While the Henry Hub priced gas is mostly low-cost methane from unconventional well-fields in the Eagle Ford shale and the Permian Basin, AME expects that the facilities themselves have by now secured hedged, long term, back-to-back contracts with upstream suppliers to offset any potential supply-side shocks. 

Flow Reversals 

As recently as 2011, proposals on the table included LNG import terminals to supply the US domestic market. Fast forwarding to 2017 and these former terminals are redundant as the US has achieved self-sufficiency and is becoming a net exporter of gas.
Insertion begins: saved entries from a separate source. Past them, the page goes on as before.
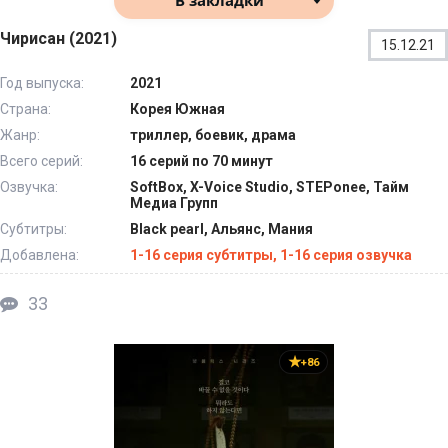
В закладки
Чирисан (2021)
15.12.21
Год выпуска:
2021
Страна:
Корея Южная
Жанр:
триллер, боевик, драма
Всего серий:
16 серий по 70 минут
Озвучка:
SoftBox, X-Voice Studio, STEPonee, Тайм
Медиа Групп
Субтитры:
Black pearl, Альянс, Мания
Добавлена:
1-16 серия субтитры, 1-16 серия озвучка
33
+86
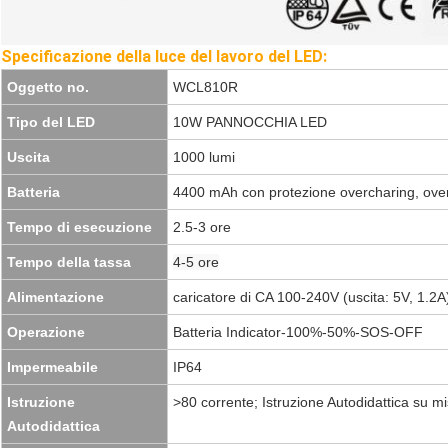
Specificazione della luce del lavoro del LED:
Oggetto no.
WCL810R
Tipo del LED
10W PANNOCCHIA LED
Uscita
1000 lumi
Batteria
4400 mAh con protezione overcharing, overd
Tempo di esecuzione
2.5-3 ore
Tempo della tassa
4-5 ore
Alimentazione
caricatore di CA 100-240V (uscita: 5V, 1.2A
Operazione
Batteria Indicator-100%-50%-SOS-OFF
Impermeabile
IP64
Istruzione
>80 corrente; Istruzione Autodidattica su 
Autodidattica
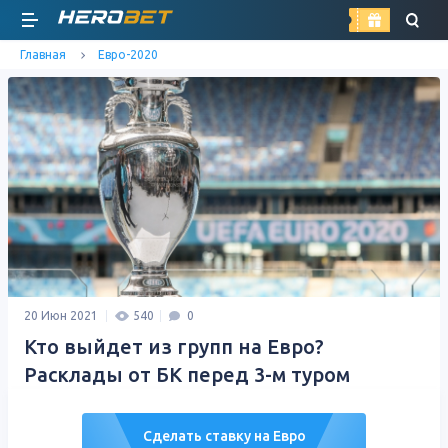
найти
Главная
Евро-2020
20 Июн 2021
540
0
Кто выйдет из групп на Евро?
Расклады от БК перед 3-м туром
Сделать ставку на Евро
The first wave of LNG export terminals kicked off in early 2016 with the first 4.5Mtpa train at Sabine Pass. Sabine, run by Cheniere, will soon have four trains in full operation. This will be followed in 2018 by Sempra Energy’s Cameron LNG, Dominion’s Cove Point, the Elba Island terminal and Freeport LNG. Except for Cove Point and Elba Island, all of the terminals are based along the southern Gulf region of the US. Cove Point is in Maryland and will use gas from the Marcellus Shale, while Elba Island, located in Georgia and with direct access to the Atlantic Ocean, is expected to be sourced from Henry Hub gas. 

Without exception, all are constructed on the sites of former LNG import terminals, and take advantage of pre-existing infrastructures to facilitate the regulatory hurdles and reduce start-up costs. This reversal of flows allows the low-cost reuse of existing asset. This also includes Cheniere’s other project, Corpus Christi, which is expected to start operations from its first, 4.5Mtpa train in 2019. Although previously approved as an import terminal, Corpus Christi still represents a grass-roots site and is a departure from the theme of flow reversals. At Corpus Christi, the prior-approval was likely to have eased the way for re-permitting as an export facility. Elsewhere, the use of existing infrastructures is a major underpinning for the other projects as it includes re-usable pipelines, LNG storage and ship-loading assets. 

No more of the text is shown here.